Scripts for working with USQCD Chroma
1 stars 3 forks source link

Compilation broken on Hazel Hen #2

Closed kostrzewa closed 6 years ago

kostrzewa commented 6 years ago

Tasks:


Unfortunately, the changes to the environment on Hazel Hen make the compilation scripts fail.

I'm afraid I won't really have the time to take care of this over the next few days, it would be great if you could give it a try...

martin-ueding commented 6 years ago

Sure, I'll get that script back on track. While I am at it, I might improve the command line arguments with argbash.

martin-ueding commented 6 years ago

Now the script has a new flag, -d which will just download all the needed files and then stops.
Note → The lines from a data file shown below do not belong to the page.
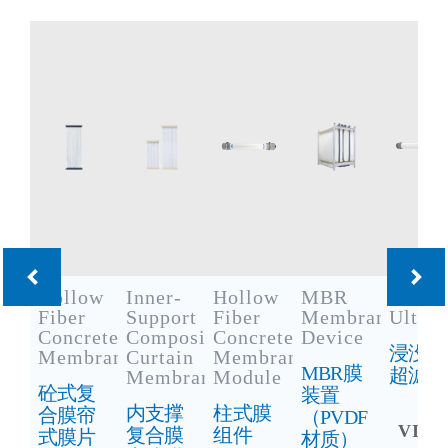
Hollow
Inner-
Hollow
MBR
Immer
Fiber
Support
Fiber
Membrane
Ultraf
Concrete
Composite
Concrete
Device
浸没式
Membrane
Curtain
Membrane
MBR膜
超滤
Membrane
Module
砼式复
装置
内支撑
柱式膜
合膜帘
（PVDF
VIE
复合膜
组件
式膜片
材质）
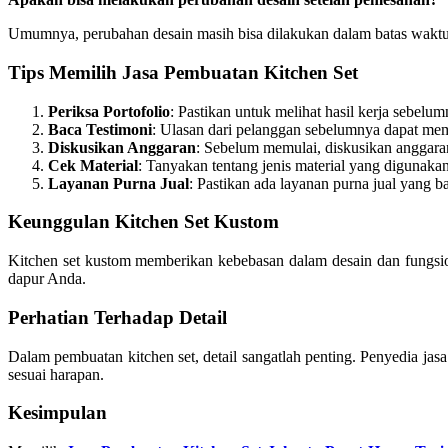
Umumnya, perubahan desain masih bisa dilakukan dalam batas waktu 
Tips Memilih Jasa Pembuatan Kitchen Set
Periksa Portofolio
: Pastikan untuk melihat hasil kerja sebelu
Baca Testimoni
: Ulasan dari pelanggan sebelumnya dapat mem
Diskusikan Anggaran
: Sebelum memulai, diskusikan anggaran
Cek Material
: Tanyakan tentang jenis material yang digunaka
Layanan Purna Jual
: Pastikan ada layanan purna jual yang b
Keunggulan Kitchen Set Kustom
Kitchen set kustom memberikan kebebasan dalam desain dan fungsiona
dapur Anda.
Perhatian Terhadap Detail
Dalam pembuatan kitchen set, detail sangatlah penting. Penyedia ja
sesuai harapan.
Kesimpulan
This already proved useful with Hazel Hen.

I too face the libxml2 issue. I looked into the config.log file from QDP++ and it seems that the flags are only working with the system-default GCC, but not with the Cray-wrapped compilers (cc and CC). Manual compilation of libxml2 has some other problem, so I have emailed the support:

The system wide installation of libxml2 is not compatible with the Cray or Intel compilers.

Simple example. We have a trivial C program:

$ cat test.c
int main() { return 0; }

Compiling with Cray (default) compiler and the flags that xml2-config --libs gives us fails:

$ cc test.c -lxml2 -L/lib64 -lz -llzma -lm -ldl
/opt/cray/pe/cce/8.6.5/binutils/x86_64/x86_64-pc-linux-gnu/bin/ld: cannot find -lxml2
/opt/cray/pe/cce/8.6.5/binutils/x86_64/x86_64-pc-linux-gnu/bin/ld: cannot find -llzma

And it is no different with the Intel compiler:

$ module swap PrgEnv-cray PrgEnv-intel

$ cc test.c -lxml2 -L/lib64 -lz -llzma -lm -ldl
ld: cannot find -lxml2
ld: cannot find -llzma

Compiling libxml2 from source with the Intel compiler is the next thing that we have tried. Using the flags that work on JURECA in Jülich and Marconi A2 in Bologna, we get this error message:

ld: attempted static link of dynamic object `./.libs/libxml2.so'

How can we proceed to get libxml2 working?
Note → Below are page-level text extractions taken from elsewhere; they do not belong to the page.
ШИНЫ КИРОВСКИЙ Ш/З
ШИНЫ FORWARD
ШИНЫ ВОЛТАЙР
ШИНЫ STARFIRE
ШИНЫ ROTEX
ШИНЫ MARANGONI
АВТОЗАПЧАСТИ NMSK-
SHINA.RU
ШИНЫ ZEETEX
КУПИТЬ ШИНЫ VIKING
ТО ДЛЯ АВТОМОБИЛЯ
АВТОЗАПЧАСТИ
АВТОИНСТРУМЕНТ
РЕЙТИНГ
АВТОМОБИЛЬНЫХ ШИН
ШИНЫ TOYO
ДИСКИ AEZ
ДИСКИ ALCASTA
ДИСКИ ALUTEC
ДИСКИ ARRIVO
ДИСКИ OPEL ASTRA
Perhaps I can figure out how to manually compile libxml2. But if I use the system-wide GCC for that, we likely have the same problem as with the CentOS package version. Perhaps I can figure something out.

kostrzewa commented 6 years ago

Have they reacted in some way to your mail?
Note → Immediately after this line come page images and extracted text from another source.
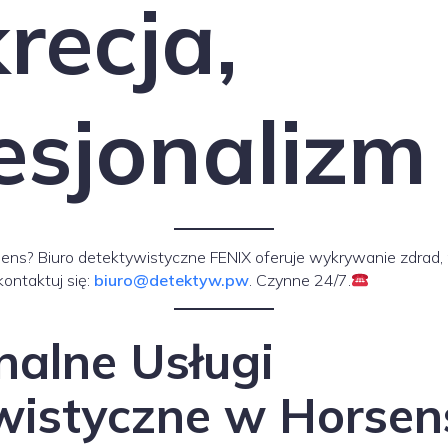
recja,
esjonalizm
s? Biuro detektywistyczne FENIX oferuje wykrywanie zdrad, m
ontaktuj się:
biuro@detektyw.pw
. Czynne 24/7.
nalne Usługi
wistyczne w Horsen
martin-ueding commented 6 years ago

They have answered another ticket that I wrote at the same time (about missing exit status from the module command). So I would conclude that they answered the simple question directly and their lack of response on this harder question means that they first need to investigate before writing a response.

It seems that we are stuck here. On Stack Overflow it has been suggested that the linkage failure is an indication that one should not use this library with compute code.

I just thought about this: We can just compile libxml2 with the host GCC and then use the Intel compiler for the remainder. Since the Intel compiler claims to be ABI compatible with the system GCC, this should work just fine, right?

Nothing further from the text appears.